(Data extract begins)

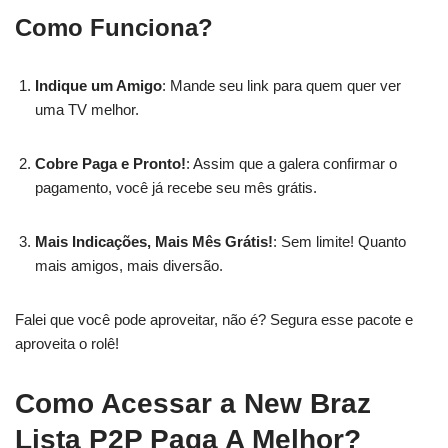
Como Funciona?
Indique um Amigo
: Mande seu link para quem quer ver
uma TV melhor.
Cobre Paga e Pronto!
: Assim que a galera confirmar o
pagamento, você já recebe seu mês grátis.
Mais Indicações, Mais Mês Grátis!
: Sem limite! Quanto
mais amigos, mais diversão.
Falei que você pode aproveitar, não é? Segura esse pacote e
aproveita o rolê!
Como Acessar a New Braz
Lista P2P Paga A Melhor?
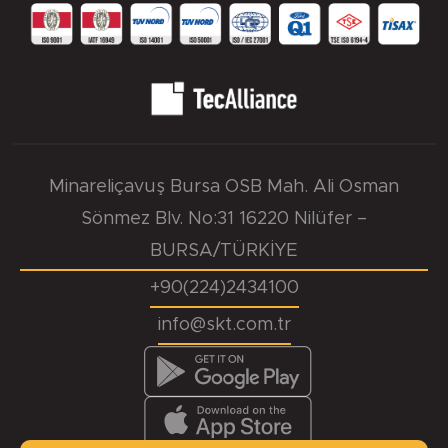
Minareliçavuş Bursa OSB Mah. Ali Osman
Sönmez Blv. No:31 16220 Nilüfer –
BURSA/TÜRKİYE
+90(224)2434100
info@skt.com.tr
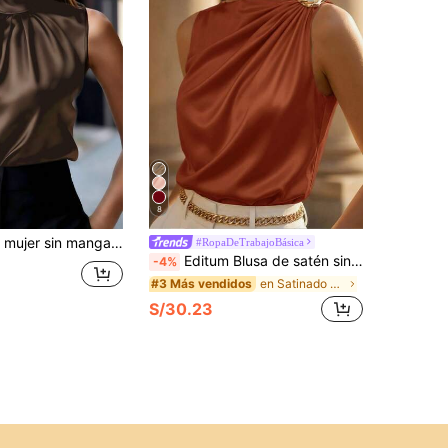
8
ello alto, casual para oficina y negocios, elegante para exterior, apta para todas las estaciones, verano, marrón
#RopaDeTrabajoBásica
Editum Blusa de satén sin mangas con pliegues para mujer
-4%
en Satinado Tops de mujer
#3 Más vendidos
S/30.23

(Data extract ends)

◆ **Task prompt**
Print every line above exactly as given, but not the pictures.

◆ **Response box**
Como Funciona?
Indique um Amigo
: Mande seu link para quem quer ver
uma TV melhor.
Cobre Paga e Pronto!
: Assim que a galera confirmar o
pagamento, você já recebe seu mês grátis.
Mais Indicações, Mais Mês Grátis!
: Sem limite! Quanto
mais amigos, mais diversão.
Falei que você pode aproveitar, não é? Segura esse pacote e
aproveita o rolê!
Como Acessar a New Braz
Lista P2P Paga A Melhor?
Minareliçavuş Bursa OSB Mah. Ali Osman
Sönmez Blv. No:31 16220 Nilüfer –
BURSA/TÜRKİYE
+90(224)2434100
info@skt.com.tr
8
ello alto, casual para oficina y negocios, elegante para exterior, apta para todas las estaciones, verano, marrón
#RopaDeTrabajoBásica
Editum Blusa de satén sin mangas con pliegues para mujer
-4%
en Satinado Tops de mujer
#3 Más vendidos
S/30.23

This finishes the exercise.